> Task objective
Please copy exactly the part of the records below that opens with the line containing "See all the" and closes with the line containing "Olaf Scholz's government.", leaving out any pictures.

> Record extracts
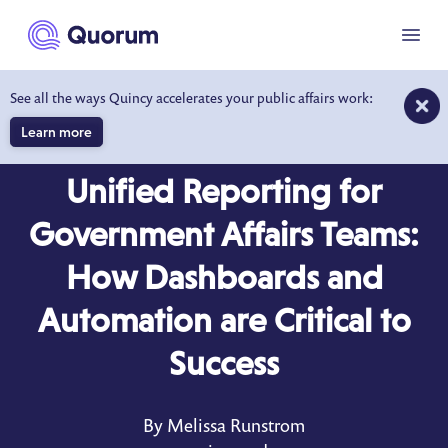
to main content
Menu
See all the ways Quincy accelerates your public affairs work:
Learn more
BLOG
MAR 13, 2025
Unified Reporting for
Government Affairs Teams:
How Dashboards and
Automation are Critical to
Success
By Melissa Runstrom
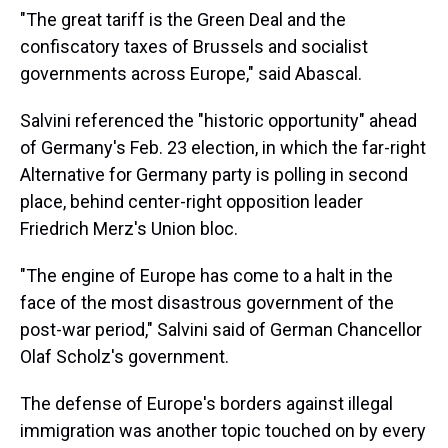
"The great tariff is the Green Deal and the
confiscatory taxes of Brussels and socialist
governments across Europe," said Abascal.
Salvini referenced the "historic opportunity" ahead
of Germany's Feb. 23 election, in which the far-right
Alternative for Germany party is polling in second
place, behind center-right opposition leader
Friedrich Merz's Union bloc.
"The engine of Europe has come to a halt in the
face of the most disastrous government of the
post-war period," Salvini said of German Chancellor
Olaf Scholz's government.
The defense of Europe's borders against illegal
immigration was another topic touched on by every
==
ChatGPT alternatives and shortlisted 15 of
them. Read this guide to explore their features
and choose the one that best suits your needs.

> Finished task
See all the ways Quincy accelerates your public affairs work:
Learn more
BLOG
MAR 13, 2025
Unified Reporting for
Government Affairs Teams:
How Dashboards and
Automation are Critical to
Success
By Melissa Runstrom
"The great tariff is the Green Deal and the
confiscatory taxes of Brussels and socialist
governments across Europe," said Abascal.
Salvini referenced the "historic opportunity" ahead
of Germany's Feb. 23 election, in which the far-right
Alternative for Germany party is polling in second
place, behind center-right opposition leader
Friedrich Merz's Union bloc.
"The engine of Europe has come to a halt in the
face of the most disastrous government of the
post-war period," Salvini said of German Chancellor
Olaf Scholz's government.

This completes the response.